発生率(incidence)

集団における疾病発生を表す基本的な方法として発生率と 有病率 (prevalence)とがあります。発生率は、特定の期間内に集団に新たに生じた疾病の症例数を割合として示すもので、「罹患率」という訳語が使われることもあります(通常、一定の人数を一定期間追跡して見いだされた新しい症例数を、人数×期間を分母として表します。例えば、年間10,000人当たりの新たに発生したがんの症例数というように)。「新たに発生した」という制約があるので、発生率を調べる集団は、追跡期間中に疾病に罹患する可能性のある人々に限られます(例えば、一度かかったら免疫の働きにより二度とかからないような伝染病の場合には、すでに免疫のある人は除外しなければならないわけです。
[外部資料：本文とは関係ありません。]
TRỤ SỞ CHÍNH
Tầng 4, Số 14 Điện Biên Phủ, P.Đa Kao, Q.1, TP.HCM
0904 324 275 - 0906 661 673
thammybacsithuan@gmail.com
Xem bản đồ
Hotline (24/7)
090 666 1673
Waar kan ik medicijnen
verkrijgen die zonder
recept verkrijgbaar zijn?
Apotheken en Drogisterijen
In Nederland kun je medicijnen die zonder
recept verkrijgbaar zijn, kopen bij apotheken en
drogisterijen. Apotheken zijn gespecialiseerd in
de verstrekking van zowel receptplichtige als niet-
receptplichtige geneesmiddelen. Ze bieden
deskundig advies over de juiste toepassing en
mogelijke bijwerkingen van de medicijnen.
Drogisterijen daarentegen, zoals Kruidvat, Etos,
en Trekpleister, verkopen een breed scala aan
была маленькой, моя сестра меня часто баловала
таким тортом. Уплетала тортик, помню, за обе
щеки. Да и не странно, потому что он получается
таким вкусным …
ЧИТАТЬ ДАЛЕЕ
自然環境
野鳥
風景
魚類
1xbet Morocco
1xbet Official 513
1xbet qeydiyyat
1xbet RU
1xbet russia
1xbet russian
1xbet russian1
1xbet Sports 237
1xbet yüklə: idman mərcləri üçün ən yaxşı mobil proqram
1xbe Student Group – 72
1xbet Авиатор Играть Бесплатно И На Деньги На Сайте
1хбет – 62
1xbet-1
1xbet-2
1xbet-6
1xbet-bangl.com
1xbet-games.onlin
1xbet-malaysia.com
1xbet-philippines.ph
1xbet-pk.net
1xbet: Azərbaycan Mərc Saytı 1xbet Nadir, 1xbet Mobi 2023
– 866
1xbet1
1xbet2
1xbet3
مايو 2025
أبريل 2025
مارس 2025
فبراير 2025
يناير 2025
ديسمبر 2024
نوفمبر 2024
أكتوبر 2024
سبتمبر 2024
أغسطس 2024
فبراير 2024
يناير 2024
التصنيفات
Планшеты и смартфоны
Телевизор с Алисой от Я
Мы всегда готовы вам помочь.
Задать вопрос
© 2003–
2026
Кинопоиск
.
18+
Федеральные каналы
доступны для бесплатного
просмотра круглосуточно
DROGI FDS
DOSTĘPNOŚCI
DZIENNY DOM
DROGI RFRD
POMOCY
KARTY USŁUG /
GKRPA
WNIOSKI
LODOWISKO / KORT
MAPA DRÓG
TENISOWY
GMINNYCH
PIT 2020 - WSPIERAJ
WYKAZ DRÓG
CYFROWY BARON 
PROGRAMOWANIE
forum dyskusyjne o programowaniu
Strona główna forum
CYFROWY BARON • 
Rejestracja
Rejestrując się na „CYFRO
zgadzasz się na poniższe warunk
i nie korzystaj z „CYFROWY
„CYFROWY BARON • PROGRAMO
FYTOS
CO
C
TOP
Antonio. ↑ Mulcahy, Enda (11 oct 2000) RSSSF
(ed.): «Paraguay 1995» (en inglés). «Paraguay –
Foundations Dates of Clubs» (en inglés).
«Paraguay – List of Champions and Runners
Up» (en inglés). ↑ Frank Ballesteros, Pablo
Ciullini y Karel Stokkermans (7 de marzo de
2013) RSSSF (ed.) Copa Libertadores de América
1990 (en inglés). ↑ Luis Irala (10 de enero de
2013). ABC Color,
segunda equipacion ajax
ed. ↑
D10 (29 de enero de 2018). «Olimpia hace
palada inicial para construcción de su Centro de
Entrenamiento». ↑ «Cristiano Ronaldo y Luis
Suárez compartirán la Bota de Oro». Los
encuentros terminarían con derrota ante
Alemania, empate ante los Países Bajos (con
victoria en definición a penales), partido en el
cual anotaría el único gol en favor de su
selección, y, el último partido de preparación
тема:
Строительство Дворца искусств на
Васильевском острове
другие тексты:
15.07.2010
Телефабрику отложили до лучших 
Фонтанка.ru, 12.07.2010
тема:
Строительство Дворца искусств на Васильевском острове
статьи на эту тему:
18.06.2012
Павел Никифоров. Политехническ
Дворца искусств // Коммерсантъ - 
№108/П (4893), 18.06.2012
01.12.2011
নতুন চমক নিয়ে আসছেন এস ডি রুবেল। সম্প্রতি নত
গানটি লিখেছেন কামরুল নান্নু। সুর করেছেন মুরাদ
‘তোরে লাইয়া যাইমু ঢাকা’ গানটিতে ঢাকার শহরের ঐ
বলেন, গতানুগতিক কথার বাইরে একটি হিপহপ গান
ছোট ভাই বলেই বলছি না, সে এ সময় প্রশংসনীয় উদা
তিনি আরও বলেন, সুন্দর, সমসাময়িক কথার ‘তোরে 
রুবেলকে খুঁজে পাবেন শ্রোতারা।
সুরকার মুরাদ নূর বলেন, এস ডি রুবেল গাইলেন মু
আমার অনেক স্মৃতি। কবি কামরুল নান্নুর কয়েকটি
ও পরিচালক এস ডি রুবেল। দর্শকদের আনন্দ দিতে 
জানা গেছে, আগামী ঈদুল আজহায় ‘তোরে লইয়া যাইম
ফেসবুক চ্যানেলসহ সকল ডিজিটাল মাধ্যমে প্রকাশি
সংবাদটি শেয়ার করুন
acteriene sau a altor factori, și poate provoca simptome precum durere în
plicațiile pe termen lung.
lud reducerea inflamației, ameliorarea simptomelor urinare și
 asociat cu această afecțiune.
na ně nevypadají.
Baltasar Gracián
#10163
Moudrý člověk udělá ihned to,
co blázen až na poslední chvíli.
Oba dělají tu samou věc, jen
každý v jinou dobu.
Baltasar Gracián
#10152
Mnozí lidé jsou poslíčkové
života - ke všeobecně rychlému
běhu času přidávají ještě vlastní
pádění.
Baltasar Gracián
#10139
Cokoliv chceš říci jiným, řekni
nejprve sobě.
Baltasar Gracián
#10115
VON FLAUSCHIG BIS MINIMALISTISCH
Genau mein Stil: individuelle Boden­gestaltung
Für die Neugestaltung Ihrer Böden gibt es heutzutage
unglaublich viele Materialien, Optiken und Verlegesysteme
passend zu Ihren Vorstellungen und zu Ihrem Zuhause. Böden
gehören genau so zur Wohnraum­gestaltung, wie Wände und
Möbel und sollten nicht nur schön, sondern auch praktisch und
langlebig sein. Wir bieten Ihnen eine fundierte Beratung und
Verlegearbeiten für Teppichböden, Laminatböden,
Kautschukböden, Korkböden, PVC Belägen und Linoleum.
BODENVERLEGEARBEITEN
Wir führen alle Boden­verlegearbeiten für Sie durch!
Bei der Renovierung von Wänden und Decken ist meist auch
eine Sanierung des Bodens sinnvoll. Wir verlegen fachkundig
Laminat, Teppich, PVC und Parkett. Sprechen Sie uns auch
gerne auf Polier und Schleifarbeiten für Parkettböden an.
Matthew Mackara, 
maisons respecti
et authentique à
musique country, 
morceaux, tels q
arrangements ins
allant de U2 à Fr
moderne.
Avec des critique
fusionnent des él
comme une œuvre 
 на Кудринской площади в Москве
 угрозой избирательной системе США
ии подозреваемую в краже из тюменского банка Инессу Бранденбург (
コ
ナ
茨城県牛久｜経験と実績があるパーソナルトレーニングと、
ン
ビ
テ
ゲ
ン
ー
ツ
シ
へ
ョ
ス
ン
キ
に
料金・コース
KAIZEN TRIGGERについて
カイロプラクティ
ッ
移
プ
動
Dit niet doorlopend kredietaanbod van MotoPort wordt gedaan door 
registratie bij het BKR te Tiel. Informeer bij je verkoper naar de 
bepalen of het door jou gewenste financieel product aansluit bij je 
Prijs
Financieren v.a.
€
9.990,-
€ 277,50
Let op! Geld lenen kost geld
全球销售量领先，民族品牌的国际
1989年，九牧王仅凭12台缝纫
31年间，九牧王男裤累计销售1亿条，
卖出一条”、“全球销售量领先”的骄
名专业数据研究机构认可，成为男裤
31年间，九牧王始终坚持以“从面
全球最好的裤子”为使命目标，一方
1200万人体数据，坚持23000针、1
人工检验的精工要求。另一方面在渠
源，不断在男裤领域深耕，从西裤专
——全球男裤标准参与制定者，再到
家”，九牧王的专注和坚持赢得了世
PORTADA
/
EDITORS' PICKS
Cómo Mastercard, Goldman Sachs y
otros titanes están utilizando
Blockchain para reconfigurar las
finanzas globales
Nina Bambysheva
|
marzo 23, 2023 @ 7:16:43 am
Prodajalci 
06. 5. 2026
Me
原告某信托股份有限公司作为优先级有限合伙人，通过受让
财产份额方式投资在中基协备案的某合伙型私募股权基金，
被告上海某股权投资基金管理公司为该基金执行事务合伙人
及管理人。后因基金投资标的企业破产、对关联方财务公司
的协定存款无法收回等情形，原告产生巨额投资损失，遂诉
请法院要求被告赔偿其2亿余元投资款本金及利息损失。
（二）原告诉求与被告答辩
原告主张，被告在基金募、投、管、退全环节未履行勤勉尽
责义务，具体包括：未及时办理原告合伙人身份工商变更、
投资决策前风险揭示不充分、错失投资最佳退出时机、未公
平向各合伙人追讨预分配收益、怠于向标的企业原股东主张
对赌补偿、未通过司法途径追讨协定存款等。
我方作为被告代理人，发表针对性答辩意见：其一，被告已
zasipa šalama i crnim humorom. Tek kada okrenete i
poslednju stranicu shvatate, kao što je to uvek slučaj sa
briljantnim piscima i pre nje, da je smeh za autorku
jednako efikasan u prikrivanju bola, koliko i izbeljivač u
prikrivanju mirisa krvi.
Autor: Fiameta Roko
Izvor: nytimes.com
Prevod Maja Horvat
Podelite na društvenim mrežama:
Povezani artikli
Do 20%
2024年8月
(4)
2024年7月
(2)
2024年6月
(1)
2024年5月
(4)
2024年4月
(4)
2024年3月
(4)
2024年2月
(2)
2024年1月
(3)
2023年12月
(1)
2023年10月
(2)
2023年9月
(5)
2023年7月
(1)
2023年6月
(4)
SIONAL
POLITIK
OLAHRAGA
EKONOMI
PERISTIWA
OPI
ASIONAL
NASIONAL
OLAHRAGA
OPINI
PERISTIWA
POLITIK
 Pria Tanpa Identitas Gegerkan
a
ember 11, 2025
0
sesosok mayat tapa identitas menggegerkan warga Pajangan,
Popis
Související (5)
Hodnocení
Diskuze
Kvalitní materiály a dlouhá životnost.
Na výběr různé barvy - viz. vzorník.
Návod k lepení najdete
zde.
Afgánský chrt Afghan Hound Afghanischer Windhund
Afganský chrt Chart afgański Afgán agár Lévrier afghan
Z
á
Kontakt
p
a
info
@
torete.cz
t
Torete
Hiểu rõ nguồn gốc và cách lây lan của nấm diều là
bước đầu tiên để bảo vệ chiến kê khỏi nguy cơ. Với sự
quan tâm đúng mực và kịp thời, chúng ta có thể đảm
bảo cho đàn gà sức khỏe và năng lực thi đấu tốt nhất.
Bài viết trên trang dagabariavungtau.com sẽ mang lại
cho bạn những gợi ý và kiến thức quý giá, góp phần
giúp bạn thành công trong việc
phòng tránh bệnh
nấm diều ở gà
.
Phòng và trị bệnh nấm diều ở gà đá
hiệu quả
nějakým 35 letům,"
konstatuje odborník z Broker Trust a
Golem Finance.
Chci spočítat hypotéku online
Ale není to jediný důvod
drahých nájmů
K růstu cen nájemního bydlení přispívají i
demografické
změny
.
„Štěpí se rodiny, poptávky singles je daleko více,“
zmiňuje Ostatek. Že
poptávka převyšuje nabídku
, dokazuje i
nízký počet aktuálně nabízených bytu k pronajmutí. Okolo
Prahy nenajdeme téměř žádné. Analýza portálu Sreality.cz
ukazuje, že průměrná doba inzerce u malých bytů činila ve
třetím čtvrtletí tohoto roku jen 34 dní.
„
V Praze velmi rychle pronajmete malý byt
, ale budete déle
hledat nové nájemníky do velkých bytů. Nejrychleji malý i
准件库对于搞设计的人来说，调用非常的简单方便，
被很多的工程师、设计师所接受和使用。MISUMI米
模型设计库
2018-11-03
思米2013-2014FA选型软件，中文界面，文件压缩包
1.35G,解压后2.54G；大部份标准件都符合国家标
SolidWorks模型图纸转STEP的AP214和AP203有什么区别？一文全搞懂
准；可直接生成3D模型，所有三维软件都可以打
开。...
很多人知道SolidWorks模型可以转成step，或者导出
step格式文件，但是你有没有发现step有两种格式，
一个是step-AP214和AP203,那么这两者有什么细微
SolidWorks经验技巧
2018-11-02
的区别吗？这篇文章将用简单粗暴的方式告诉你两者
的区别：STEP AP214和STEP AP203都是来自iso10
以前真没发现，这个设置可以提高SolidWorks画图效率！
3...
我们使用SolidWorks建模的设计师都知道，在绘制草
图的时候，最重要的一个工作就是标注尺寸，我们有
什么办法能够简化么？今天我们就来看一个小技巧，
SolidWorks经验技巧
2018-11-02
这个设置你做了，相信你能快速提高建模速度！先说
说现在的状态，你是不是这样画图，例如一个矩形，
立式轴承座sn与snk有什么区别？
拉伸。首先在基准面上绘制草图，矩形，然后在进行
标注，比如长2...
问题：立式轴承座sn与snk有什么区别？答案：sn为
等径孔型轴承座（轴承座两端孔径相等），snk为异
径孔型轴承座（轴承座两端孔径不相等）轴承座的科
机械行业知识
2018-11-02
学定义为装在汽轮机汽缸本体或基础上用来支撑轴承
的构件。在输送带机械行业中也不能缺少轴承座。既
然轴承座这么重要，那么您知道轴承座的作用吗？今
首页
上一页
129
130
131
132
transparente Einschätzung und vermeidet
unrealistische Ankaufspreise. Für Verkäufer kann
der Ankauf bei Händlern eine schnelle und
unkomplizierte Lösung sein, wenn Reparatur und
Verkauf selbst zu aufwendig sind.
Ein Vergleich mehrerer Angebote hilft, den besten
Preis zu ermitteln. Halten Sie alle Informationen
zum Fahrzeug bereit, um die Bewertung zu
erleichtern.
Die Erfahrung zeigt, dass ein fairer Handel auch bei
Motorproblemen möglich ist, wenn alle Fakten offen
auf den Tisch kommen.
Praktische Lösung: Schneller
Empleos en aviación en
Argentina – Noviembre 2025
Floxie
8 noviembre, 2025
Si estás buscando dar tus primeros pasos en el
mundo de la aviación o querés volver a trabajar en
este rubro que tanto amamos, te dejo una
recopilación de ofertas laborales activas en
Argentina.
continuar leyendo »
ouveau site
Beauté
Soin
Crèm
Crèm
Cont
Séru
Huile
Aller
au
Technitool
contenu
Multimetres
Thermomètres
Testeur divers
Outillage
)このように制限された集団は(すでに罹患している人や疾病に対して免疫ができた人とは対照的に)疾患に罹患する可能性があるので、一般的に「リスクを持つ観察集団 (at-risk population)」と呼ばれています。このため、発生率はしばしば「リスク(risk)」とも呼ばれています。発生率は疾病罹患期間や致死性かどうかに影響を受けないので( 有病率 はこの点が問題なのです)、有害因子への暴露、あるいは予防対策によって疾病の発生に影響があるかどうかを調べることができるという点で重要なのです。